Roslyn: C# Compiler emits calls via the _least_ derived override. This is unintuitive and contradicts the model presented by the IDE.

Created on 19 Jan 2018  路  10Comments  路  Source: dotnet/roslyn

@yaakov-h commented on Sun Jan 14 2018

My understanding of the C# spec is that ref and out are treated separately for method overload resolution:

For other purposes of signature matching (e.g., hiding or overriding), ref and out are considered part of the signature and do not match each other. - Signatures and overloading

Given the following code, Baz.M(ref object) should override Foo.M(ref object), but at runtime it appears to override Bar(out object) instead.

"Go To Definition" agrees with me, or has made the same misunderstanding (see the comment below).

using System;

public static class Program
{
    public static void Main()
    {
        object o = null;
        new Baz().M(ref o); // Should print "Baz"
        new Baz().M(out o); // Should print "Bar"
        new Baz().N(0); // Should print "Baz"
    }
}

class Foo
{
    public virtual void M(ref object o)
    {
        Console.WriteLine("Foo");
    }

    public virtual void N(int i)
    {
        Console.WriteLine("Foo");
    }
}

class Bar : Foo
{
    // New method, does not override Foo.M()        
    public virtual void M(out object o)
    {
        o = null;
        Console.WriteLine("Bar");
    }

    // New method, does not override Foo.N()
    public virtual void N(int i)
    {
        Console.WriteLine("Bar");
    }
}

class Baz : Bar
{
    // Should override Foo.M()
    public override void M(ref object o)
    {
        // If you uncomment this line, then Go To Definition goes to Foo.M()
        // base.M(ref o);

        Console.WriteLine("Baz");
    }

    // Should override Bar.N()
    public override void N(int i)
    {
        Console.WriteLine("Baz");
    }
}

Expected Output:

Bar
Baz

Actual Output:

Baz
Baz

Is this:

  • A complete misunderstanding on my part?
  • A bug in Go To Definition?
  • An error in the language spec?
  • A bug in Roslyn?
  • A bug in the .NET Framework and .NET Core runtimes?

Thanks.


@Thaina commented on Sun Jan 14 2018

Interesting. I also play with it a little more and found out that

image

Might be related


@yaakov-h commented on Sun Jan 14 2018

Yep, the spec mentions that too, right before the bit above:

Although out and ref parameter modifiers are considered part of a signature, members declared in a single type cannot differ in signature solely by ref and out. A compile-time error occurs if two members are declared in the same type with signatures that would be the same if all parameters in both methods with out modifiers were changed to ref modifiers.
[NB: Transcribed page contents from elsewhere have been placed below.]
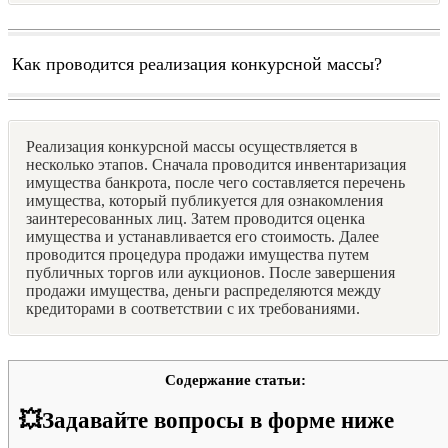
Как проводится реализация конкурсной массы?
Реализация конкурсной массы осуществляется в
несколько этапов. Сначала проводится инвентаризация
имущества банкрота, после чего составляется перечень
имущества, который публикуется для ознакомления
заинтересованных лиц. Затем проводится оценка
имущества и устанавливается его стоимость. Далее
проводится процедура продажи имущества путем
публичных торгов или аукционов. После завершения
продажи имущества, деньги распределяются между
кредиторами в соответствии с их требованиями.
Содержание статьи:
💥Задавайте вопросы в форме ниже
@Thaina commented on Sun Jan 14 2018

@yaakov-h If so then I don't think this is a bug. public virtual void M(out object o) in Bar just has the effect as putting new keyword to replace the original Foo.M because it has exactly same signature

Maybe a bug in compiler warning that it not warn anything about this


@yaakov-h commented on Sun Jan 14 2018

Maybe, except the spec explicitly says that for the purposes of hiding or overriding - which is exactly what we are doing here - "ref and out are considered part of the signature and do not match each other."


@Thaina commented on Sun Jan 14 2018

@yaakov-h I see then I think it was a bug from the point that Bar.M was not error from being hiding Foo.M


@MkazemAkhgary commented on Mon Jan 15 2018

have you tried this on older c# compilers? I'm wondering for how long it was unnoticed.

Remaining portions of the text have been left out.